Je tiens à m'excuser si le sujet ici présent a été posté dans la mauvaise section.

Je suis à la recherche d'un bête très rare, probablement en voie d'extinction un Imac g4 20 pouces. Si jamais vous en vendez un (oui, oui je crois au père noël) je suis preneur. 

Cordialement,

Djajuka,


----------



## Madalvée (1 Juillet 2011)

L'onglet petites annonces est réservé à ça, mais je te souhaite du courage, c'est effectivement un collector même s'il ne sert plus à grand chose.


----------



## Djajuka (1 Juillet 2011)

Merci, j'ai publié une annonce pour trouver ce petit bijou.

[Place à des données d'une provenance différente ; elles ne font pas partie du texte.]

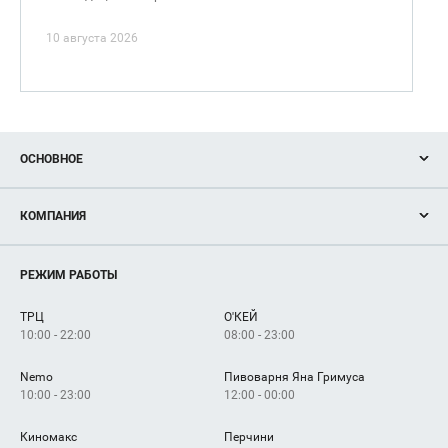
10 августа 2026
ОСНОВНОЕ
Акции
КОМПАНИЯ
Новости
Магазины
О нас
Услуги
РЕЖИМ РАБОТЫ
Рекламодателям
Сервисы
Арендаторам
ТРЦ
О'КЕЙ
Как добраться
10:00 - 22:00
08:00 - 23:00
Nemo
Пивоварня Яна Гримуса
10:00 - 23:00
12:00 - 00:00
Киномакс
Перчини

Même upgradé il reste aussi obsolète ?


----------



## iMacounet (1 Juillet 2011)

Djajuka a dit:


> Merci, j'ai publié une annonce pour trouver ce petit bijou.
> 
> Même upgradé il reste aussi obsolète ?


Oui, c'est un PowerPC G4 hein .... C'est du vieux.

Il y en a un à vendre sur Leboncoin, vois si l'annonce est toujours active.

Edit : http://www.leboncoin.fr/informatique/209464567.htm?ca=22_s


----------



## cherryblue (2 Juillet 2011)

moi j'en ai récupéré un en panne. C'est clair, un 20 pouces ça ne court pas les rues. Il démarre, on entend le bong. mais l'écran reste noir. Pourtant la led d'activité de l'écran fonctionne, donc je penche plus pour un problème de la dalle ou de l'inverter.
Pas encore eu le courage de le démonter. ça se trouve c'est trois fois rien. Des fois, un simple cable débranché. Je viens ainsi de redonner vie à un 17 pouces 1Ghz dont l'écran restait noire également. En fait le connecteur du cable écran était déconnecté (probablement suite à un mauvais remontage.


----------



## LoKaï (7 Septembre 2011)

Hello,

Je detterre ce post vieux de quelques semaines... j'en ai un complètement updradé à vendre (2G0 de RAM, 500 Go de DD, lecteur CD / DVD et ventilateurs neufs)

Il est dispo dans les PA Mac Gé.

A bientôt
LoKaï


----------